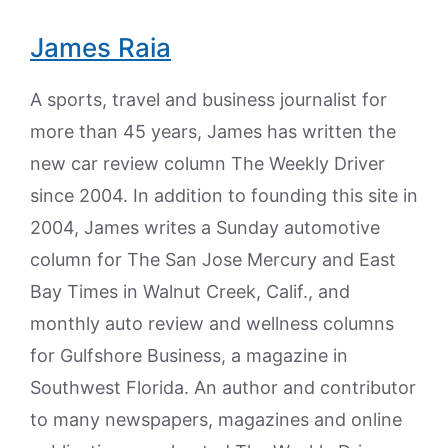
James Raia
A sports, travel and business journalist for
more than 45 years, James has written the
new car review column The Weekly Driver
since 2004. In addition to founding this site in
2004, James writes a Sunday automotive
column for The San Jose Mercury and East
Bay Times in Walnut Creek, Calif., and
monthly auto review and wellness columns
for Gulfshore Business, a magazine in
Southwest Florida. An author and contributor
to many newspapers, magazines and online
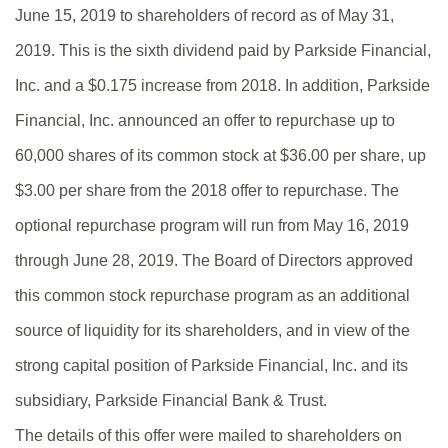
June 15, 2019 to shareholders of record as of May 31,
2019. This is the sixth dividend paid by Parkside Financial,
Inc. and a $0.175 increase from 2018. In addition, Parkside
Financial, Inc. announced an offer to repurchase up to
60,000 shares of its common stock at $36.00 per share, up
$3.00 per share from the 2018 offer to repurchase. The
optional repurchase program will run from May 16, 2019
through June 28, 2019. The Board of Directors approved
this common stock repurchase program as an additional
source of liquidity for its shareholders, and in view of the
strong capital position of Parkside Financial, Inc. and its
subsidiary, Parkside Financial Bank & Trust.
The details of this offer were mailed to shareholders on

▸ **Exercise objective**:
Copy the listing above exactly, but only from the line with "column for The San Jose Mercury and East" through the line with "to repurchase. The", including those two lines and excluding any picture.

▸ **Your solution**:
column for The San Jose Mercury and East
Bay Times in Walnut Creek, Calif., and
monthly auto review and wellness columns
for Gulfshore Business, a magazine in
Southwest Florida. An author and contributor
to many newspapers, magazines and online
June 15, 2019 to shareholders of record as of May 31,
2019. This is the sixth dividend paid by Parkside Financial,
Inc. and a $0.175 increase from 2018. In addition, Parkside
Financial, Inc. announced an offer to repurchase up to
60,000 shares of its common stock at $36.00 per share, up
$3.00 per share from the 2018 offer to repurchase. The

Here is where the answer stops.